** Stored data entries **

——————

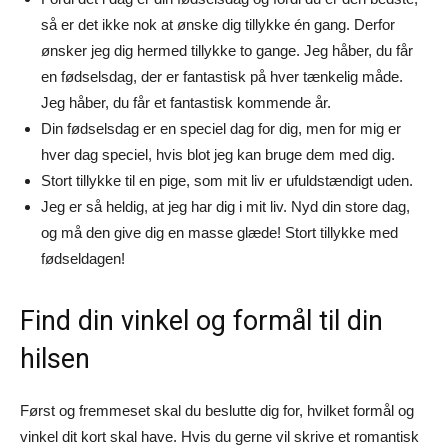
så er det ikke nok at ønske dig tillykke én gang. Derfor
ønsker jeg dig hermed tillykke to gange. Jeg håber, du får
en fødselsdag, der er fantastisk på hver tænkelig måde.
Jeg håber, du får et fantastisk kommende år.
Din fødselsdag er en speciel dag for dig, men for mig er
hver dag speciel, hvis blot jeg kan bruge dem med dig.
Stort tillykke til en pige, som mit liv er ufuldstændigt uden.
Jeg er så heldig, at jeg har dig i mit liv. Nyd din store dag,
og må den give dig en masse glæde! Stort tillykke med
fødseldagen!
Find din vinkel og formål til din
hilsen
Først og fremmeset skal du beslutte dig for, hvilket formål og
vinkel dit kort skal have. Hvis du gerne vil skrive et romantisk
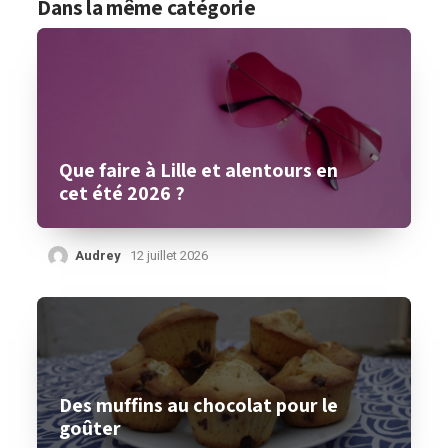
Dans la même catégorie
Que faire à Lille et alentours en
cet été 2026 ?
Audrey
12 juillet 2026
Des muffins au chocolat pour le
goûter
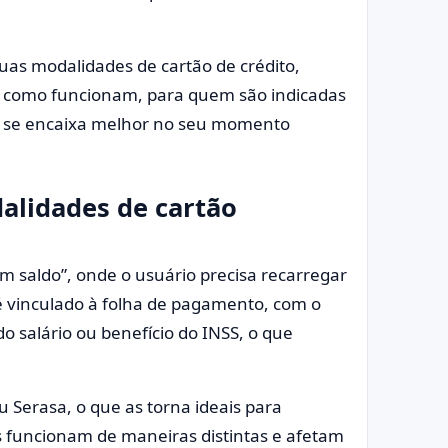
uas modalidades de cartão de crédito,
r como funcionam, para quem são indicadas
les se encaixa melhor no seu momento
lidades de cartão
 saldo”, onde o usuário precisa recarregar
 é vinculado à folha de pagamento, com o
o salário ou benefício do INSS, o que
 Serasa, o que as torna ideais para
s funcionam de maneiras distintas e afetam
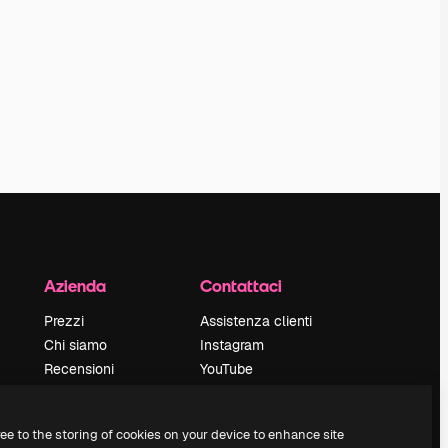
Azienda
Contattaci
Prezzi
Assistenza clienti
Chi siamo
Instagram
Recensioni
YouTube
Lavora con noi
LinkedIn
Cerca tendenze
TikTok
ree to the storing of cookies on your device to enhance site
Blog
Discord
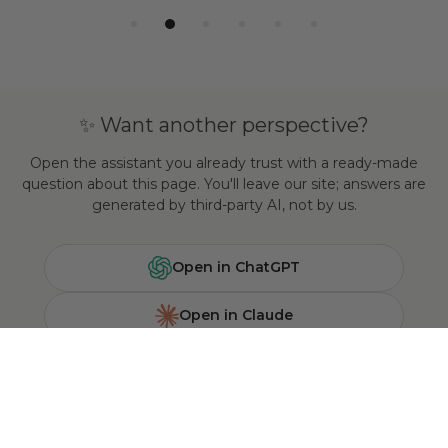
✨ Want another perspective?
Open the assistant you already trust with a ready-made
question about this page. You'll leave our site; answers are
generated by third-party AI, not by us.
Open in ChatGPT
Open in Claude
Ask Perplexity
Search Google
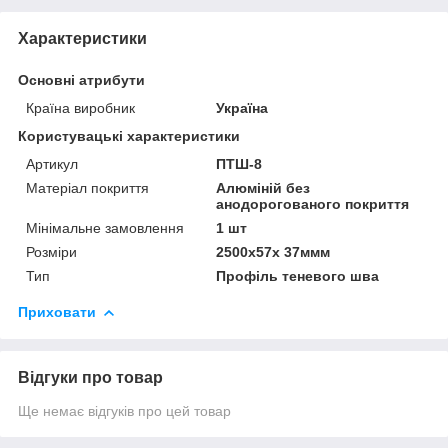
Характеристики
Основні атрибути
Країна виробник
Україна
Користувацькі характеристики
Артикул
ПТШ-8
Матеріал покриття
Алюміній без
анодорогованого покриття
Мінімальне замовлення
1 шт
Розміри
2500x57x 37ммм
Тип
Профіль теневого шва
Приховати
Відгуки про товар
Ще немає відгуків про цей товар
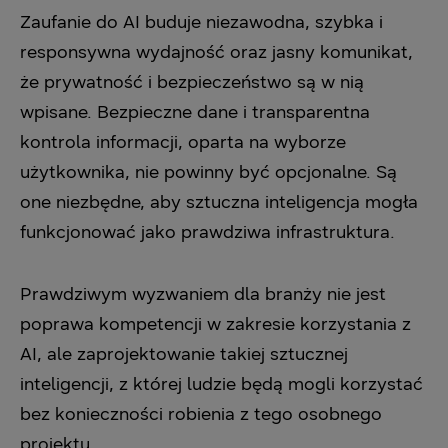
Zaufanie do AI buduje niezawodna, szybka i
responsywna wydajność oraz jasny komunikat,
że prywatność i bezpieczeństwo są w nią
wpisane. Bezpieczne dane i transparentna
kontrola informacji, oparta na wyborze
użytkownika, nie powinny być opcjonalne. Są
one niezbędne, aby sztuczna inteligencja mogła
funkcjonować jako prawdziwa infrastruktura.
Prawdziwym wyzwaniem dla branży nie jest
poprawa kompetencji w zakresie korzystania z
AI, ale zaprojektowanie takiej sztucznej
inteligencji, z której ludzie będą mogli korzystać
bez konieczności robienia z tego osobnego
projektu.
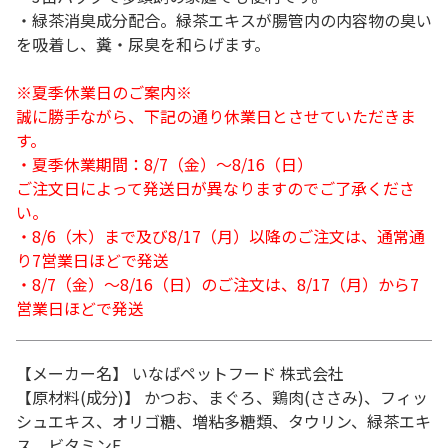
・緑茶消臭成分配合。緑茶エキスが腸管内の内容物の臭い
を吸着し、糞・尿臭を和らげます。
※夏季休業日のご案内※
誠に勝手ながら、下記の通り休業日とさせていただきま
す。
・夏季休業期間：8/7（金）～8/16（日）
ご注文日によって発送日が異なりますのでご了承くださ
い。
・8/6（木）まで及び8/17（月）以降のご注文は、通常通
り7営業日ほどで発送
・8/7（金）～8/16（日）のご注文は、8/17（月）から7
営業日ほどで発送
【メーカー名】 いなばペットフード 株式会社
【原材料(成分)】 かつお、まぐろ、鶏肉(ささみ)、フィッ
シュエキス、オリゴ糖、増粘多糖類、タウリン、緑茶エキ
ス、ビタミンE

——————

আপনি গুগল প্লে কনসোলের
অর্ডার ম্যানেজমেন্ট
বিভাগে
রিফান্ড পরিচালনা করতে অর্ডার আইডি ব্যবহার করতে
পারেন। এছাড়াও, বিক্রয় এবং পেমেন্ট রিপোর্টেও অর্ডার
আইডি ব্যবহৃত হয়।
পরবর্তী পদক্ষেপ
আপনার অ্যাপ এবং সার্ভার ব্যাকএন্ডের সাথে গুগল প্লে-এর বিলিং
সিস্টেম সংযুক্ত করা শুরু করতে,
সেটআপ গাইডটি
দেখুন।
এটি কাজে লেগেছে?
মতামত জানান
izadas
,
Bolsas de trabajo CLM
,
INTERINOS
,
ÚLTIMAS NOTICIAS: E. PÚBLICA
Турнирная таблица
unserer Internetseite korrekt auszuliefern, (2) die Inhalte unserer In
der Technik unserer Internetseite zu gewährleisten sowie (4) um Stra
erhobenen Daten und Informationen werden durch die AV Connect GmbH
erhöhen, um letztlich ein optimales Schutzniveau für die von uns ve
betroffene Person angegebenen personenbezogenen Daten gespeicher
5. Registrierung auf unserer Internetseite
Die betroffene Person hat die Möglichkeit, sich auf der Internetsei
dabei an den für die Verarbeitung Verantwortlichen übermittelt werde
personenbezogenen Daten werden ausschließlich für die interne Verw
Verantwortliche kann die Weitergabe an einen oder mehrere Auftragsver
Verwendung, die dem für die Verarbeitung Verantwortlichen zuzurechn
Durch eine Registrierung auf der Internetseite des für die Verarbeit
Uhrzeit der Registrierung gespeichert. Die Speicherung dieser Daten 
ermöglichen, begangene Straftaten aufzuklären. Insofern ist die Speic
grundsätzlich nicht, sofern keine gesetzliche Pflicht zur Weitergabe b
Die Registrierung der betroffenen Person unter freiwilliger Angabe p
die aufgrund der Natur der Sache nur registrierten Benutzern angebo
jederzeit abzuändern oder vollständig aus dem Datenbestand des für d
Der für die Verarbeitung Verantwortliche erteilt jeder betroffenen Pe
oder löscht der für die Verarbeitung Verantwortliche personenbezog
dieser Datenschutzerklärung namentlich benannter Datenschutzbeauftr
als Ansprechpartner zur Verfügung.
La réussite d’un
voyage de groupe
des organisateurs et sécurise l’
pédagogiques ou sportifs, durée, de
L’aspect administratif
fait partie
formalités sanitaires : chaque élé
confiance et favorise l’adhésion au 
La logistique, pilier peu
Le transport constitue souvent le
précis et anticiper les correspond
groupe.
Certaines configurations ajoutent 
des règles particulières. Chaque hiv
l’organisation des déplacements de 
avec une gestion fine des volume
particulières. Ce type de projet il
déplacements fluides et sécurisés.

——————

** WORK TO COMPLETE **
Your task is to retype the entries verbatim, starting with the line that holds "avec une gestion fine des volume" and stopping after the line that holds "déplacements fluides et sécurisés.".

** RESULT OF THE EXERCISE **
avec une gestion fine des volume
particulières. Ce type de projet il
déplacements fluides et sécurisés.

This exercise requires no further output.